A crónica ocupa um lugar incerto entre o jornalismo e a literatura: por um lado, tem um tempo de vida tão curto quanto o da revista ou jornal onde é regularmente publicada, perdendo-se depois na espuma dos dias; por outro, transcende a função meramente informativa, exibindo frequentemente uma marca autoral e um conteúdo literário. Talvez pressentindo esta ambiguidade, Manuel António Pina definia as suas crónicas como “jornalismo com saudade da literatura e literatura com remorsos de ser jornalismo” – uma definição essencialmente auto-depreciativa, pois o autor considerava que a principal finalidade das suas crónicas era, tal como fatalmente todos os jornais, a de fornecer papel para embrulhar peixe no dia seguinte.
“Tenho Cinco Minutos para Conta Uma História” (Tinta da China, 2017) reúne um conjunto de crónicas radiofónicas inéditas do jornalista e escritor Fernando Assis Pacheco (1937-1995), lidas aos domingos de manhã nos estúdios da Radiodifusão Portuguesa durante os anos pós-revolucionários de 1977 e 1978. E, apesar da volatilidade das palavras ditas ao microfone, esfumando-se no éter sem sequer atingir a duvidosa honra de acondicionar víveres, o seu autor punha nelas o mesmo cuidado que colocava na prosa e na poesia que deixou publicadas, ou na escrita quotidiana para os jornais que foi a sua vida. Mesmo destinadas a durar apenas cinco minutos, as crónicas faladas de Assis Pacheco mereciam manifestamente durar mais, pelo que se saúda vivamente a sua publicação.

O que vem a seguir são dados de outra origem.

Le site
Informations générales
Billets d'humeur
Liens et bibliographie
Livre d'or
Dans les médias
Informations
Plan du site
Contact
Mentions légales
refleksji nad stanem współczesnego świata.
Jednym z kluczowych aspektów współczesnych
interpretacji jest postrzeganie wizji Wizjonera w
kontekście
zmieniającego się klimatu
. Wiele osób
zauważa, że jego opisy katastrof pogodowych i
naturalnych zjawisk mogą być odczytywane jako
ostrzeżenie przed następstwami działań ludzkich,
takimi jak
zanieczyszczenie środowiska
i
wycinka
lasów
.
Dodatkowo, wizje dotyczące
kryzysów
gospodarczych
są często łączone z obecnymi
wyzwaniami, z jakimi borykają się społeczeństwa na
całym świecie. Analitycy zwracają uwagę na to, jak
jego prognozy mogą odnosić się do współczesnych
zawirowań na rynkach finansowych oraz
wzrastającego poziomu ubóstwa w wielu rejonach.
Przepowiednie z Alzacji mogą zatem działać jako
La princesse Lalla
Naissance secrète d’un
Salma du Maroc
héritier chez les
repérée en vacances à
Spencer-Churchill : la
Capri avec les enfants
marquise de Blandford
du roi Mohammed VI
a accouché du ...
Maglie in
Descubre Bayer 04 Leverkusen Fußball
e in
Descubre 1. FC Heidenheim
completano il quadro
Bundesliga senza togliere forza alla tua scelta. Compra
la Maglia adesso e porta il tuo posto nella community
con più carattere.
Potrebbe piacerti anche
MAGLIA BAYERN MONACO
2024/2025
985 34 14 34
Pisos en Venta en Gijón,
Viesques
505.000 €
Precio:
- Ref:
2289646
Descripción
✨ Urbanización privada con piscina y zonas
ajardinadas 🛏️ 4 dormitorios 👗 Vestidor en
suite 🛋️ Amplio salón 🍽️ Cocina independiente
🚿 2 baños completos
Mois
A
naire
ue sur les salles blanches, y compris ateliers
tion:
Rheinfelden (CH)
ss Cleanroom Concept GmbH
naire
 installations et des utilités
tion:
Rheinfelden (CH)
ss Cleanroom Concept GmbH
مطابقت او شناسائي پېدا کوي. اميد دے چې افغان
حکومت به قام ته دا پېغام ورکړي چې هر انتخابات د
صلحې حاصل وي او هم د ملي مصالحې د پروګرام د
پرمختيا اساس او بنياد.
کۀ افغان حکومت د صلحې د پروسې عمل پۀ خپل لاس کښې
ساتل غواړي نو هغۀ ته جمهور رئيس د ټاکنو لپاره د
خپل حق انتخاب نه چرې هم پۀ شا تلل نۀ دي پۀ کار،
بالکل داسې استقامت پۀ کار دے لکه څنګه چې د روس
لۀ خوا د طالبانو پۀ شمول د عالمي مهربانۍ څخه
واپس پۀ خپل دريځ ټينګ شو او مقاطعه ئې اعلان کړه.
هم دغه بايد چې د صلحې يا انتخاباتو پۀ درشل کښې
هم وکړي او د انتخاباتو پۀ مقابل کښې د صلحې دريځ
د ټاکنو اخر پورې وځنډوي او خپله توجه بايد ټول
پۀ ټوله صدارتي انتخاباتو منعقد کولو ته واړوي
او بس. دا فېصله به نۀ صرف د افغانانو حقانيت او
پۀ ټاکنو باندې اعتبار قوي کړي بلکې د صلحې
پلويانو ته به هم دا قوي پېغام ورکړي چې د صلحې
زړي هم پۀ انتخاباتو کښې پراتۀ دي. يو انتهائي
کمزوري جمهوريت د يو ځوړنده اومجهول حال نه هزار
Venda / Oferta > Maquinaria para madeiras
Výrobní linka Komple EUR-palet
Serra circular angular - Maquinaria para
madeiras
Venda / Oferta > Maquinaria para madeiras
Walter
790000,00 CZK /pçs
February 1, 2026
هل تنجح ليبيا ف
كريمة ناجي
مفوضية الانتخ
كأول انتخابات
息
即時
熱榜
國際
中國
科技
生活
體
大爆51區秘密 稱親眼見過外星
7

E do que fala o cronista? De nada em especial, assumiria desassombradamente o próprio. Assis Pacheco alterna entre a crónica memorialista e a crónica do quotidiano, revelando-se exímio na nobre arte de “chalacear sobre coisíssima nenhuma” (p. 178). Coimbrão de nascimento, o autor recorda a sua infância na cidade dos estudantes e dos futricas, entre emocionantes partidas de futebol com botões, derbies intensos entre a Académica e o União de Coimbra, almoçaradas com os tios de Sangalhos ou memórias ternas da professora primária que lhe ensinou que havia constelações e galáxias e que o mundo não terminava na Figueira da Foz.
Galego de ascendência, revisita a terra onde estão as suas origens, medita sobre a diáspora nem sempre bem compreendida do povo galego, recorda a infância de misérias do seu avô Santiago e a rocambolesca história de um ajuste de contas de pistola em punho. Lisboeta por adopção, passeamos pelo Bairro Alto dos jornais e travamos conhecimento com Dinis Machado, assistimos às cumplicidades espontâneas que se estabelecem entre os passageiros de um eléctrico, observamos a pobreza envergonhada que a cidade esconde e revivemos na redacção de um jornal o dia em que a liberdade triunfou e os censores tiveram de guardar, para sempre, os seus sinistros lápis azuis. Jornalista de ofício, acompanhamo-lo em viagens à quente Argélia de Camus, à fria Dinamarca em que o sol nasce às três da manhã, à Alemanha para recolher notas para uma sociologia do hotel, à Itália para lamentar a sua vida de andarilho.
Num tempo dominado pela escrita a metro e a peso, torna-se refrescante (re)encontrar uma voz que, com frases bem medidas e palavras certeiras, consegue contar uma história. Uma voz que, ao contrário de outras literaturas descartáveis, é audível e ficará a reverberar durante muito tempo na memória do leitor.